Excerpted data:

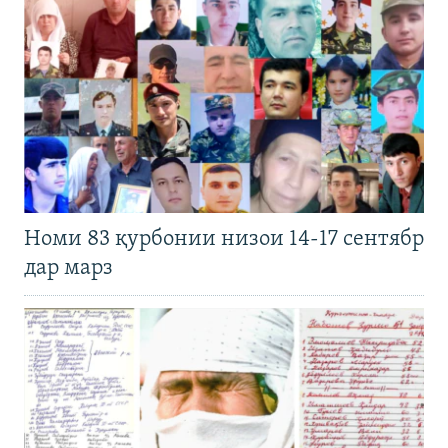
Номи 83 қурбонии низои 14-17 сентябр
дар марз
* * *
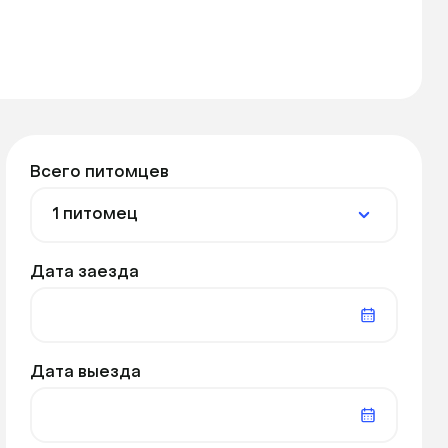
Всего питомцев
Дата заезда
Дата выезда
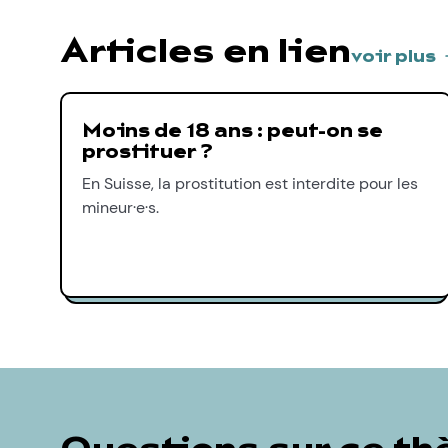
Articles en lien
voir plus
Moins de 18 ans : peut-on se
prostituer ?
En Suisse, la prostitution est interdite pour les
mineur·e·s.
---
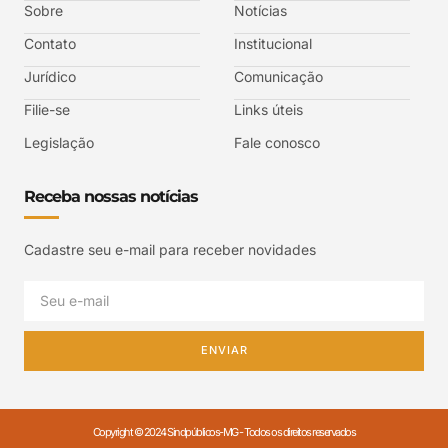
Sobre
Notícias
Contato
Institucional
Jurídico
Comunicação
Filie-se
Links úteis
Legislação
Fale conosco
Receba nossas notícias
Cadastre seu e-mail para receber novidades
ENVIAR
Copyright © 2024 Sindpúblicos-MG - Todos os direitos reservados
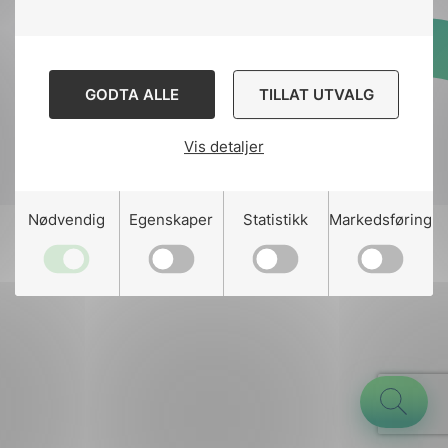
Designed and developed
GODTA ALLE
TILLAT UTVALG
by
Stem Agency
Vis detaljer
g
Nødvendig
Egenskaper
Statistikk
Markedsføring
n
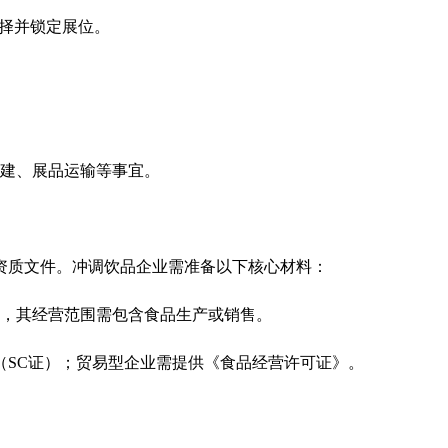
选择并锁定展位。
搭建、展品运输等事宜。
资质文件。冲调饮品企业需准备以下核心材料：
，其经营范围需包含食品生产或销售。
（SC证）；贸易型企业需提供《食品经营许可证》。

Task description:
Starting at the line above that holds "En Suisse, la" and ending at the line that holds "mineur·e·s.", transcribe each line exactly and include no other lines.

Result:
En Suisse, la prostitution est interdite pour les
mineur·e·s.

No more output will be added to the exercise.